Apartment complexes sometimes show renters model units because the actual unit the tenant will occupy is being renovated or cleaned, or is currently housing another tenant. You have a right to know what you're paying for, and if the apartment you end up renting is substantially different from the one you were promised, this could void your lease. Because leasing an apartment is a voluntary agreement, though, you have no specific right to see your apartment before paying. You might have to decide whether you want to rent an apartment without seeing it first.
Leasing an apartment is a voluntary endeavor, and this means that you and the landlord mutually agree to the lease terms. If the apartment you want is currently occupied, both you and the landlord have a right to forgo viewing the apartment and see a similar unit instead. You can't force a potential landlord to show you an occupied apartment, but you can decide that you don't want to rent from someone who doesn't want to show you the actual unit.
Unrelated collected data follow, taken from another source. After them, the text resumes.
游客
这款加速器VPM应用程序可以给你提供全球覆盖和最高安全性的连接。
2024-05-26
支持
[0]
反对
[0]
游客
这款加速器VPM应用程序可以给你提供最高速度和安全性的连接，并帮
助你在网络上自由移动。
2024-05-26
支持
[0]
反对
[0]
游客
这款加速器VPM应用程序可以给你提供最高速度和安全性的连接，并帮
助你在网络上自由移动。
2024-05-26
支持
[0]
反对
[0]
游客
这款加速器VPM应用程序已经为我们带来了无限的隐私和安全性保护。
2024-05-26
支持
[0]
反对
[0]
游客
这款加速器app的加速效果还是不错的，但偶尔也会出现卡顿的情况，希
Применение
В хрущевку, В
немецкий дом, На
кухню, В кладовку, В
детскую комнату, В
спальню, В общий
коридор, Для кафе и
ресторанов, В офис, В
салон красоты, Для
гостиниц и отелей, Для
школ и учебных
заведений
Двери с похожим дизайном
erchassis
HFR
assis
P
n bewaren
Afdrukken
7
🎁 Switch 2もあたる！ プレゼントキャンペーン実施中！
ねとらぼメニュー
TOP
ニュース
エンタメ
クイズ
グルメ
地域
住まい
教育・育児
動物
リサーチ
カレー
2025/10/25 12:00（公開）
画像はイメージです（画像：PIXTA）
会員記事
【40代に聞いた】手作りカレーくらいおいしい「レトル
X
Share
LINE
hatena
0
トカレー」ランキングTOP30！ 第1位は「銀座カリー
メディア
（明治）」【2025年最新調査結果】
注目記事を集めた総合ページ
Your apartment lease is a legally binding contract. This means that if your lease promises one type of apartment -- such as one with two bedrooms or granite countertops -- and you end up with a completely different apartment, your landlord has breached the contract. Similarly, apartments must be in habitable, safe condition and your landlord is legally required to fix broken items. State laws about what must be fixed and how long a landlord has to fix it vary. If your apartment is not ready for you to move in due to broken fixtures or similar problems, you can opt not to enact the lease agreement.
Voiding a Lease
If your landlord presents you with an apartment that is significantly different from what you were promised, this could void the lease. Ask your landlord, in writing, to provide you with an apartment that matches the lease agreement. If he refuses to do so, notify him that he has voided the lease and that you will not be moving in. If your landlord refuses to give back your deposit, you can sue him in small claims court.
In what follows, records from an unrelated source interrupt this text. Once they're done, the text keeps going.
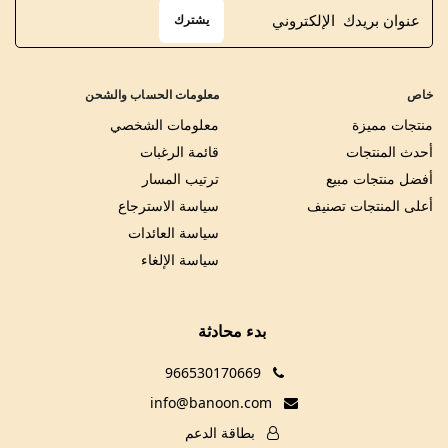
يشترك
خاص
معلومات الحساب والشحن
منتجات مميزة
معلومات الشخصي
أحدث المنتجات
قائمة الرغبات
أفضل منتجات مبيع
ترتيب المسار
أعلى المنتجات تصنيف
سياسة الاسترجاع
سياسة العائدات
سياسة الإلغاء
بدء محادثة
966530170669
info@banoon.com
بطاقة الدعم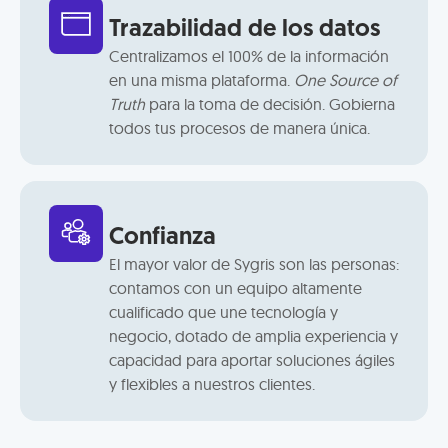
Trazabilidad de los datos
Centralizamos el 100% de la información
en una misma plataforma.
One Source of
Truth
para la toma de decisión. Gobierna
todos tus procesos de manera única.
Confianza
El mayor valor de Sygris son las personas:
contamos con un equipo altamente
cualificado que une tecnología y
negocio, dotado de amplia experiencia y
capacidad para aportar soluciones ágiles
y flexibles a nuestros clientes.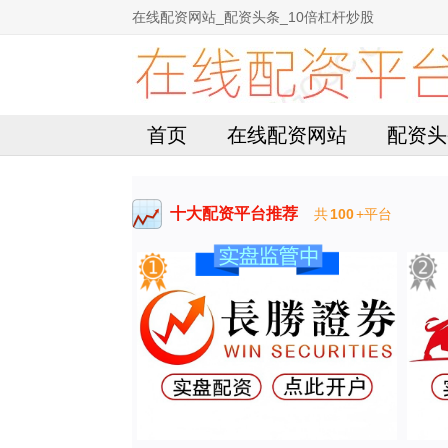
在线配资网站_配资头条_10倍杠杆炒股
首页
在线配资网站
配资头
十大配资平台推荐
共
100
+平台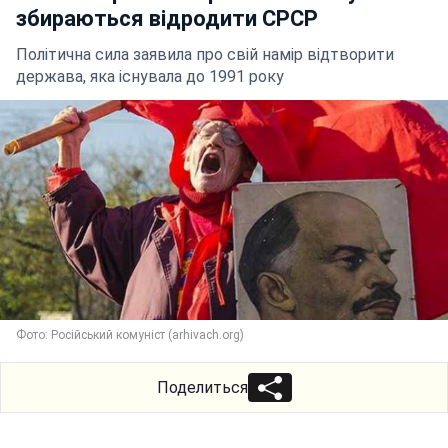
збираються відродити СРСР
Політична сила заявила про свій намір відтворити
держава, яка існувала до 1991 року
Фото: Російський комуніст (arhivach.org)
Поделиться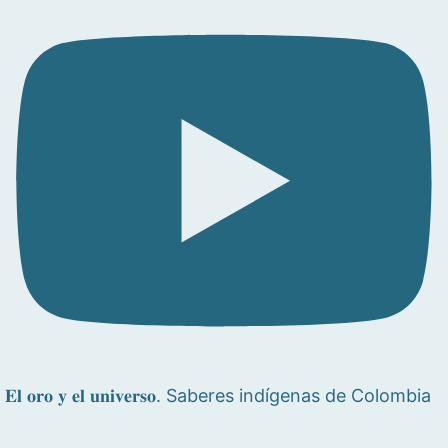
𝐄𝐥 𝐨𝐫𝐨 𝐲 𝐞𝐥 𝐮𝐧𝐢𝐯𝐞𝐫𝐬𝐨. Saberes indígenas de Colombia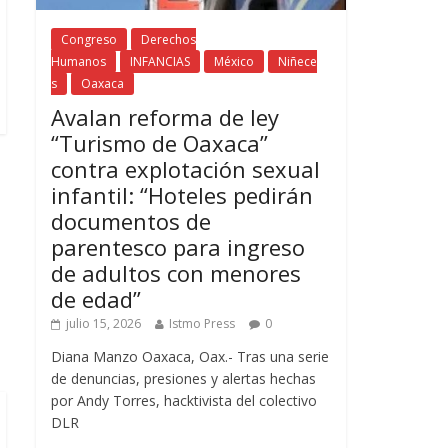
Congreso
Derechos
Humanos
INFANCIAS
México
Niñece
s
Oaxaca
Avalan reforma de ley
“Turismo de Oaxaca”
contra explotación sexual
infantil: “Hoteles pedirán
documentos de
parentesco para ingreso
de adultos con menores
de edad”
julio 15, 2026
Istmo Press
0
Diana Manzo Oaxaca, Oax.- Tras una serie
de denuncias, presiones y alertas hechas
por Andy Torres, hacktivista del colectivo
DLR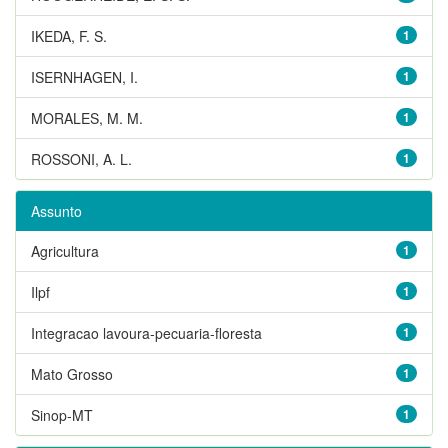
IKEDA, F. S.
1
ISERNHAGEN, I.
1
MORALES, M. M.
1
ROSSONI, A. L.
1
Assunto
Agricultura
1
Ilpf
1
Integracao lavoura-pecuaria-floresta
1
Mato Grosso
1
Sinop-MT
1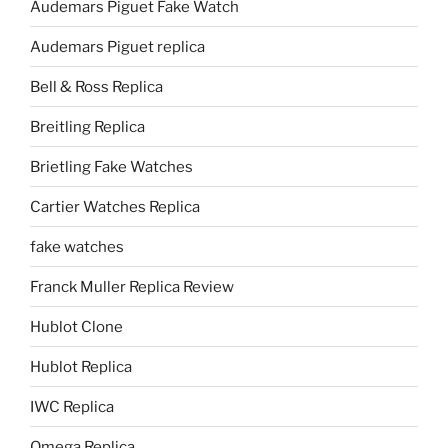
Audemars Piguet Fake Watch
Audemars Piguet replica
Bell & Ross Replica
Breitling Replica
Brietling Fake Watches
Cartier Watches Replica
fake watches
Franck Muller Replica Review
Hublot Clone
Hublot Replica
IWC Replica
Omega Replica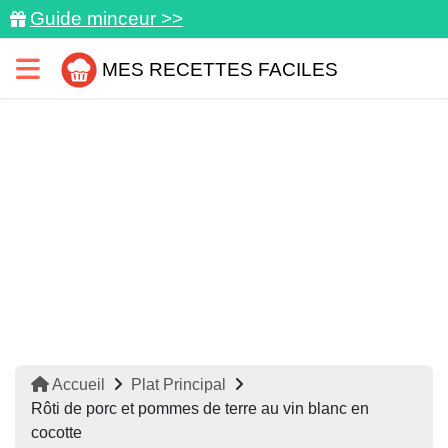
Guide minceur >>
MES RECETTES FACILES
Accueil
Plat Principal
Rôti de porc et pommes de terre au vin blanc en
cocotte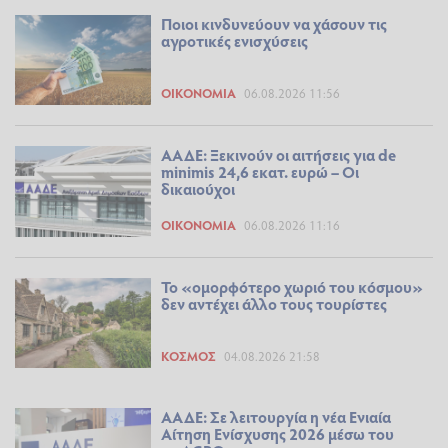
Ποιοι κινδυνεύουν να χάσουν τις
αγροτικές ενισχύσεις
ΟΙΚΟΝΟΜΊΑ
06.08.2026 11:56
ΑΑΔΕ: Ξεκινούν οι αιτήσεις για de
minimis 24,6 εκατ. ευρώ – Οι
δικαιούχοι
ΟΙΚΟΝΟΜΊΑ
06.08.2026 11:16
Το «ομορφότερο χωριό του κόσμου»
δεν αντέχει άλλο τους τουρίστες
ΚΌΣΜΟΣ
04.08.2026 21:58
ΑΑΔΕ: Σε λειτουργία η νέα Ενιαία
Αίτηση Ενίσχυσης 2026 μέσω του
When you first move into your apartment, you have a right to conduct a walk-through along with your landlord. Make a note of any broken items, and be sure to take pictures. Then have your landlord sign the walk-through. This ensures that you aren't blamed for pre-existing damage, and gives you an opportunity to make a note of any items that need to be repaired. Your landlord is not legally obligated to allow a walk-through until the day you move in.